**WHAT TO PRODUCE:** Every record is to be duplicated exactly as it reads, without its images.

===

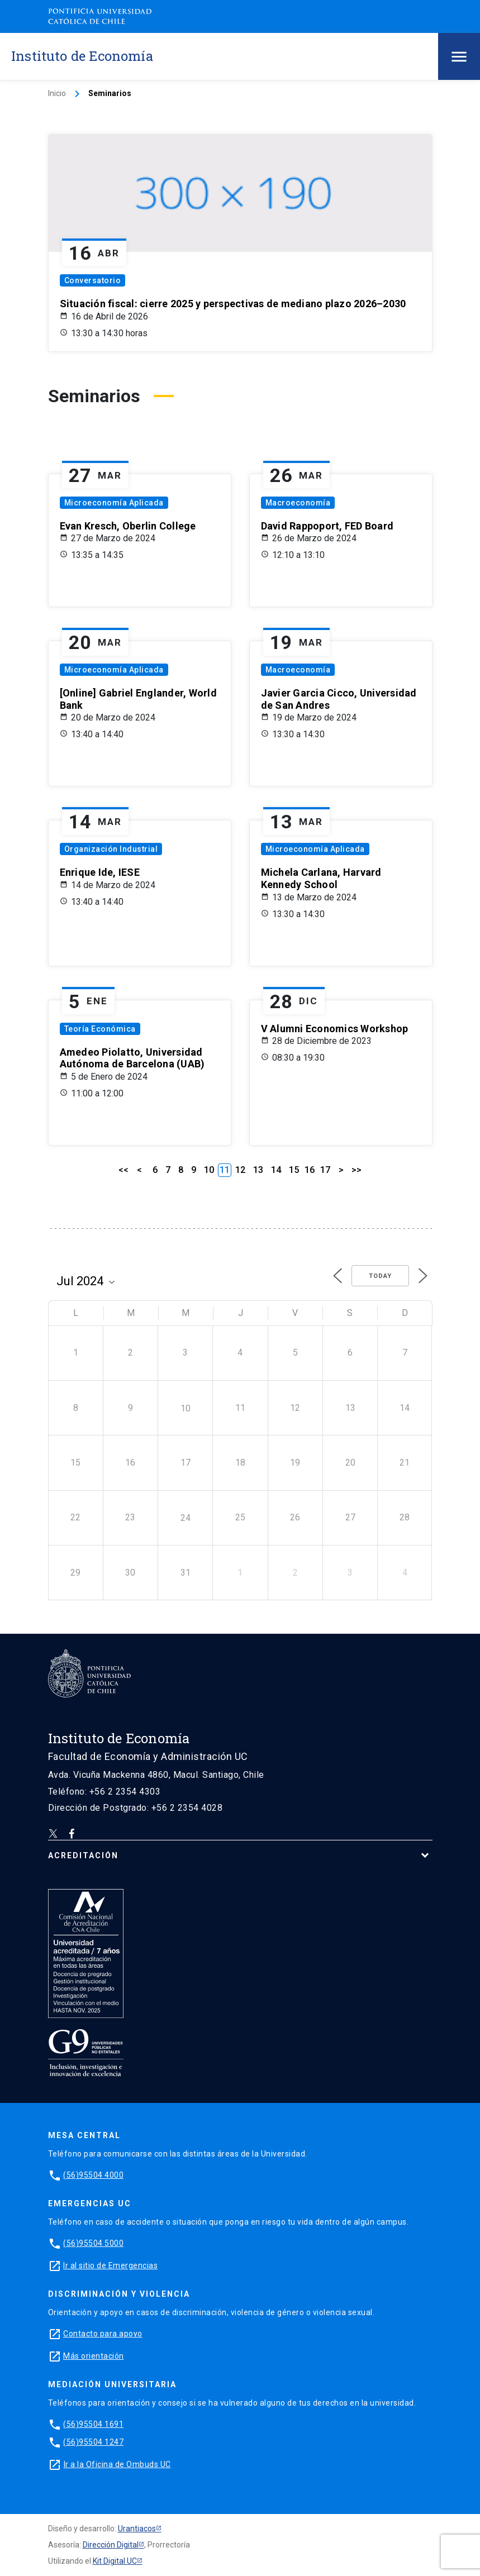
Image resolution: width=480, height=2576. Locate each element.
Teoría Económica (100, 1028)
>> (356, 1170)
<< (123, 1170)
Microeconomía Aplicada (114, 502)
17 (325, 1170)
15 (294, 1170)
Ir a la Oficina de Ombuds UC (117, 2464)
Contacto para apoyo (102, 2333)
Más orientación (93, 2355)
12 (240, 1170)
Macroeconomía (298, 502)
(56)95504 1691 (93, 2424)
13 (258, 1170)
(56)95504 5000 (93, 2243)
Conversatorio (92, 280)
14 (276, 1170)
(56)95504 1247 (93, 2442)
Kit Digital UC (115, 2560)
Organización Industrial (111, 849)
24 (185, 1518)
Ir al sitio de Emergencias (110, 2265)
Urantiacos (137, 2528)
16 (310, 1170)
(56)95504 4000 (93, 2174)
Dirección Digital (111, 2544)
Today (380, 1276)
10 (209, 1170)
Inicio (57, 93)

===

**FINISHED EXERCISE:**
Image resolution: width=480, height=2576. Locate each element.
Teoría Económica (100, 1028)
>> (356, 1170)
<< (123, 1170)
Microeconomía Aplicada (114, 502)
17 (325, 1170)
15 (294, 1170)
Ir a la Oficina de Ombuds UC (117, 2464)
Contacto para apoyo (102, 2333)
Más orientación (93, 2355)
12 (240, 1170)
Macroeconomía (298, 502)
(56)95504 1691 (93, 2424)
13 (258, 1170)
(56)95504 5000 (93, 2243)
Conversatorio (92, 280)
14 (276, 1170)
(56)95504 1247 (93, 2442)
Kit Digital UC (115, 2560)
Organización Industrial (111, 849)
24 (185, 1518)
Ir al sitio de Emergencias (110, 2265)
Urantiacos (137, 2528)
16 (310, 1170)
(56)95504 4000 (93, 2174)
Dirección Digital (111, 2544)
Today (380, 1276)
10 (209, 1170)
Inicio (57, 93)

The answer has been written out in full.